# Ich habe mein Auto im Schnee stecken.



## denebe

Hallo,

was hälten Sie von diesem Satz ?
Ich habe mein Auto im Schnee stecken.​
Er sieht mir theoritsch korrekt aus, weil das Verb 'stecken' ein intransitives Verb (atelisch, mit Ortsadverbiale) ist. (Duden 594 (ix) haben, finden (+ Infinitiv))

LG,
Denebe.


----------



## Sowka

Der Satz ist leider nicht idiomatisch. Man würde eher sagen:

_Mein Auto steckt im Schnee fest_.

Mit Deiner Konstruktion könnte man zum Beispiel sagen:

_Ich habe meine Geldbörse in der Hosentasche stecken_.

Das bedeutet, dass man die Geldbörse bewusst in die Tasche gesteckt hat und sie sich nun dort befindet. Das Auto hingegen steckt man ja nicht in den Schnee. Es steckt einfach fest.


----------



## Kajjo

denebe said:


> Ich habe mein Auto im Schnee stecken.


Was genau willst du mit dem Satz sagen? Der Satz ist prinzipiell grammatisch korrekt, aber sowohl semantisch wenig sinnvoll als auch völlig nicht-idiomatisch.

_Mein Auto steckt im Schnee fest._


----------



## denebe

Danke euch.

Ich will nicht etwas besonders sagen, sondern das Thema 'haben + infinitiv' kneten.

Ich habe die Theorie im Duden gelesen und wollte einfach sie benutzen, ohne nichts sagen zu wollen.
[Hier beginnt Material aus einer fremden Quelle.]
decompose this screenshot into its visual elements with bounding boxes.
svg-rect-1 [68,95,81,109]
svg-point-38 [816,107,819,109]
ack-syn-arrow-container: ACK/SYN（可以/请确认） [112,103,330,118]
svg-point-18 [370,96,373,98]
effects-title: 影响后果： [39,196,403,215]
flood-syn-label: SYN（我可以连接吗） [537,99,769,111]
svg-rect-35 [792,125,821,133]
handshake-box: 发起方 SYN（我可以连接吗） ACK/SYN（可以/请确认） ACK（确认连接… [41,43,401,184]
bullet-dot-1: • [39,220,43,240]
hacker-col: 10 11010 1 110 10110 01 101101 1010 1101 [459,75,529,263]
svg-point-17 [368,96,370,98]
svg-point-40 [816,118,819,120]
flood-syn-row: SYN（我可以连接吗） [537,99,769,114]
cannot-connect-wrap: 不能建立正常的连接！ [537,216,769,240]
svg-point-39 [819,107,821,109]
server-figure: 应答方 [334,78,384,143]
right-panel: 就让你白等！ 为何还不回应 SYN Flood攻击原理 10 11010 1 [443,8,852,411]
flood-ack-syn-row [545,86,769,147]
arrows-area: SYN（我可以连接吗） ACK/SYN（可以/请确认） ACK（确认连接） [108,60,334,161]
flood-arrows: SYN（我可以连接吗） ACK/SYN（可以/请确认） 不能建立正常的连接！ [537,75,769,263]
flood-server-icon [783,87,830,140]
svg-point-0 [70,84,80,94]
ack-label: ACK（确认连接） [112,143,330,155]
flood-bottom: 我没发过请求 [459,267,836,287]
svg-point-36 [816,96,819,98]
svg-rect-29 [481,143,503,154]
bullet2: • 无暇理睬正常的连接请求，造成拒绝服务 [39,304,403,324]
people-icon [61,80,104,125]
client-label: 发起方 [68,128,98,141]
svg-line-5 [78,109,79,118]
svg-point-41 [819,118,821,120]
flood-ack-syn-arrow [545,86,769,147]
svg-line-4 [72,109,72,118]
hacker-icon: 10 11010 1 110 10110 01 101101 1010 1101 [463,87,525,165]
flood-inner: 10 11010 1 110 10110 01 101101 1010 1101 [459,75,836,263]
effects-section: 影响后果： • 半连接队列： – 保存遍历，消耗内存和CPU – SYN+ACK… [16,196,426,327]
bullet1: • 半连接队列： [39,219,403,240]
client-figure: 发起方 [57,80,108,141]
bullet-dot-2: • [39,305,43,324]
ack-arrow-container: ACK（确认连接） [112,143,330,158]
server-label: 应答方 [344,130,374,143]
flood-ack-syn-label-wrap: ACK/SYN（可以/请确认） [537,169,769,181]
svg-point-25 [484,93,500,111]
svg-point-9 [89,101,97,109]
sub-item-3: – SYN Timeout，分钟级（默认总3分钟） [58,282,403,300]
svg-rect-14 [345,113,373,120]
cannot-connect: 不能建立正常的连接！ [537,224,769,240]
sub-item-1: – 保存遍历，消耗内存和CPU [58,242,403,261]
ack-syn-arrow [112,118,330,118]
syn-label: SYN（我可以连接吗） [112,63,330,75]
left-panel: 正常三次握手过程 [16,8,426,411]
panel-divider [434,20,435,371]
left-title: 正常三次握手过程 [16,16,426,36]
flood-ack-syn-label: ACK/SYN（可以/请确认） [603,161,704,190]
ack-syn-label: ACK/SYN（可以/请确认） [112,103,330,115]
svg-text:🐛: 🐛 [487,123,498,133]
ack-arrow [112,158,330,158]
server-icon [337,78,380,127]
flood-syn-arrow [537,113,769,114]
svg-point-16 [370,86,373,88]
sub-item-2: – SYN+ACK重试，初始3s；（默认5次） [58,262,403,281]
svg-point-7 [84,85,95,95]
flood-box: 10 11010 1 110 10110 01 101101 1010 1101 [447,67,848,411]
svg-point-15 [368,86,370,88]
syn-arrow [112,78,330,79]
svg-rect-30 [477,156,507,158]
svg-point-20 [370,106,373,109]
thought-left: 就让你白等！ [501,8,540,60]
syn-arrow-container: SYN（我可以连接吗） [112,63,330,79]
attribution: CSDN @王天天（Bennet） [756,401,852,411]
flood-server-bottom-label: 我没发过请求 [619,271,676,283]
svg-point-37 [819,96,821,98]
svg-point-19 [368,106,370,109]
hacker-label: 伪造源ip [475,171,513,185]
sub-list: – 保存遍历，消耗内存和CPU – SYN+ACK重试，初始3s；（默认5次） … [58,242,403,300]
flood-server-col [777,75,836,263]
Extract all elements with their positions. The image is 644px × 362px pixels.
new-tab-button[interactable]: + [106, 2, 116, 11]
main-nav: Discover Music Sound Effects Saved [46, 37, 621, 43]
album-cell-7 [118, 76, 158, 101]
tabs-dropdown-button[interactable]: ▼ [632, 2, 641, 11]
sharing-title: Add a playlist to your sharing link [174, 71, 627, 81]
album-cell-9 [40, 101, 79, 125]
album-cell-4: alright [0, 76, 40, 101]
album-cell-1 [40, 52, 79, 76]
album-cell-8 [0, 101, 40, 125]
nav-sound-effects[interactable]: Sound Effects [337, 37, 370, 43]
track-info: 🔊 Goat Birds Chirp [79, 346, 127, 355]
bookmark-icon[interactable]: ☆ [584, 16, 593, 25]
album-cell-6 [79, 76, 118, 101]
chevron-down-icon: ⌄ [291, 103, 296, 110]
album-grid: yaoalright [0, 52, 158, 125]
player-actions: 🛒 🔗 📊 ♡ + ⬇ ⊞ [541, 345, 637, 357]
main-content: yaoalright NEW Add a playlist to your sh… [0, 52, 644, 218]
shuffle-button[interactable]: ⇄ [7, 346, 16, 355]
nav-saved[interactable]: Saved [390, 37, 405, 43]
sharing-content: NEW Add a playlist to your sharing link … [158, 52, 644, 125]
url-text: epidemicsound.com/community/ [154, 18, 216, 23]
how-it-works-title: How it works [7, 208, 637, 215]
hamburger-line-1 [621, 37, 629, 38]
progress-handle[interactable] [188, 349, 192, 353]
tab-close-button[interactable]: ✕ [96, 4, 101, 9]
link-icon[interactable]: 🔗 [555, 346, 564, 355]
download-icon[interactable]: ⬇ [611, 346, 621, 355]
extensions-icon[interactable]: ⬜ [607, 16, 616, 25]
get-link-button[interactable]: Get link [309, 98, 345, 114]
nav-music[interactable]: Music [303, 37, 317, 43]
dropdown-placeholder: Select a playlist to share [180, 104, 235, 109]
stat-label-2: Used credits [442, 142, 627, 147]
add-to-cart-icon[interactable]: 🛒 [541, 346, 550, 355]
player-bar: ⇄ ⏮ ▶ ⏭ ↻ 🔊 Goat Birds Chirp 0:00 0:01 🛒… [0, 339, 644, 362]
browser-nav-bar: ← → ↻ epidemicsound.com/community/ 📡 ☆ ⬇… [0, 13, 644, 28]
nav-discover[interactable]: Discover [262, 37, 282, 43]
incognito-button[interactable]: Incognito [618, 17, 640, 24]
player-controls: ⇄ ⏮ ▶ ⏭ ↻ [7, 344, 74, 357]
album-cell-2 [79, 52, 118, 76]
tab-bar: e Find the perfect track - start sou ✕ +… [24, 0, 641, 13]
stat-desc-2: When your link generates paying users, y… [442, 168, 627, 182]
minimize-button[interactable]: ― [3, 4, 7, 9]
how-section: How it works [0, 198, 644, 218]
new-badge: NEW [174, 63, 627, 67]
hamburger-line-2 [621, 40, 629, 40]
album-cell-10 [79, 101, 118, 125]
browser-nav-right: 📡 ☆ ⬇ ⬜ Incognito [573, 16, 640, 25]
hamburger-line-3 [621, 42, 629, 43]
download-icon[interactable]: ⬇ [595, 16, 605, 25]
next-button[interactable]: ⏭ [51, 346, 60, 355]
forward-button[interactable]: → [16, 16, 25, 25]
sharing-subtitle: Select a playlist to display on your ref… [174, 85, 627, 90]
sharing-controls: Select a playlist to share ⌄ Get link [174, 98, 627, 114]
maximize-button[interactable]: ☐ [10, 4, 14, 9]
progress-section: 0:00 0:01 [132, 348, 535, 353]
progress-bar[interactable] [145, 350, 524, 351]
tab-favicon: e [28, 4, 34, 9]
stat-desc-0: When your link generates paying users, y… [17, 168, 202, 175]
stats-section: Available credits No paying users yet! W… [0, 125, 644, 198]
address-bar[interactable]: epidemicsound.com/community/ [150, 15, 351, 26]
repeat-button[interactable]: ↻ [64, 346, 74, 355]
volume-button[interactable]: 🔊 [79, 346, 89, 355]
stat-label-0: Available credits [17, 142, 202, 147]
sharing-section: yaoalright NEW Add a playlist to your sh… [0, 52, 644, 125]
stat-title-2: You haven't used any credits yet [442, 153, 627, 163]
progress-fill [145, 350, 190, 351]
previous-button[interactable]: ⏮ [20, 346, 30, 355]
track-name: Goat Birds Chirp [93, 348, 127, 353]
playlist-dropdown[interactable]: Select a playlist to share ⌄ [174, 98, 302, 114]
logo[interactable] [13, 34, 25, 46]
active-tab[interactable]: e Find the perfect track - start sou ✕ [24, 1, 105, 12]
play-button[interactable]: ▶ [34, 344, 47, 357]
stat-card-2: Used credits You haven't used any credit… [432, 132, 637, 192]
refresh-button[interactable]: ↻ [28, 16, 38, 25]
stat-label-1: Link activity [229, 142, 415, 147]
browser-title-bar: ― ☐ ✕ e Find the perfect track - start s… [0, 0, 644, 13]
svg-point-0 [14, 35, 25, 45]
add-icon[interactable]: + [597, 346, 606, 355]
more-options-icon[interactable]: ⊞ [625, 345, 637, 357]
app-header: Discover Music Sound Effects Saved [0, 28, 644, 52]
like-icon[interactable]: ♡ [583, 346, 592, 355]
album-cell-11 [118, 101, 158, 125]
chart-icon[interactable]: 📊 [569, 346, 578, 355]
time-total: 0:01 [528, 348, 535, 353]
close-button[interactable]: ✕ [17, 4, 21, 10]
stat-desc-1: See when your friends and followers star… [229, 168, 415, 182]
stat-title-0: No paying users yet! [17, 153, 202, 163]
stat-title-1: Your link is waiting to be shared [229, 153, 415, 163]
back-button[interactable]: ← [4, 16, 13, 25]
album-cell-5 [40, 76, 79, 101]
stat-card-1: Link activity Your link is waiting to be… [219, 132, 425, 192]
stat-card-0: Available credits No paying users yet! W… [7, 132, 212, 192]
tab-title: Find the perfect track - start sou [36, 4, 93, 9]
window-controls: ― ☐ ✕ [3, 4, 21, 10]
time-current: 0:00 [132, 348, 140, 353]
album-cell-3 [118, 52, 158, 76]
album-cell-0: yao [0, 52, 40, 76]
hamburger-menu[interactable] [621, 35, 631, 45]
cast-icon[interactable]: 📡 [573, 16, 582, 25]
Also ich kenne das Beispiel: "_ich habe mein Auto vor dem Haus stehen_".

Mein Ziel: Beispiele finden mit anderen Verben wie 'stehen'. Es gibt dazu, meiner Meinung nach, liegen, sitzen oder stecken. 

Ich habe Wörterbücher benutzt. Aus einem war einfach zu lesen "im Schnee stecken" (Person, Auto). vgl. stecken | Französisch » Deutsch | PONS
Daher stammt der Satz...

Ich probiere erstens einen syntaxisch richtigen Satz zu bauen, dann wenn er semantisch dazu korrekt ist, bin ich froh.

Sowka, ich habe dein Beispiel und korrektur gelesen und finde es gut ! (_Ich habe meine Geldbörse in der Hosentasche stecken_.)

Zum Schluss, zwei andere Fragen:

_Ich habe einige Bücher auf dem Boden liegen._ // ist der Satz richtig ? (syntaxisch und semantisch, also idiomatisch)


Haben Sie ein Beispiel mit dem Verb '_sitzen' ?_


----------



## Hutschi

Es muss regionale Unterschiede geben, denn für mich klingt der Satz "Ich habe mein Auto im Schnee stecken." idiomatisch, wenn auch umgangssprachlich oder, besser gesagt, es ist kein Satz im formalen Register.
_Ich habe einige Bücher auf dem Boden liegen. _Für mich ist es hier das Gleiche.
Ebenso hier:_  "ich habe mein Auto vor dem Haus stehen".
_
Völlig idiomatisch. Es war eine Überraschung für mich, dass es nicht idiomatisch sein soll.
Natürlich sind die Sätze dann auch für mich semantisch sinnvoll. Sie lassen sich aber nicht auf einfache Weise semantisch aus den isolierten Bestandteilen erklären. Ich nehme an, Kajjo betrachtet es aus diesem Grund als semantisch wenig sinnvoll.

Mit "sitzen" kenne ich im Moment kein Beispiel. Das heißt nicht unbedingt, dass es keine gibt, aber man braucht ja den entsprechenden Kontext.

PS:
Ich habe mein Auto im Schnee stecken. =
Mein Auto ist im Schnee steckengeblieben und steckt noch immer fest.  Die Schneedecke ist relativ hoch. Ich komme mit dem Auto nicht auf einfache Weise frei. Meist hat es die Nebenbedeutung: Ich bin nicht im Auto.
(Das vollständig mit einfachen Worten auszudrücken ist relativ kompliziert, nicht wahr?)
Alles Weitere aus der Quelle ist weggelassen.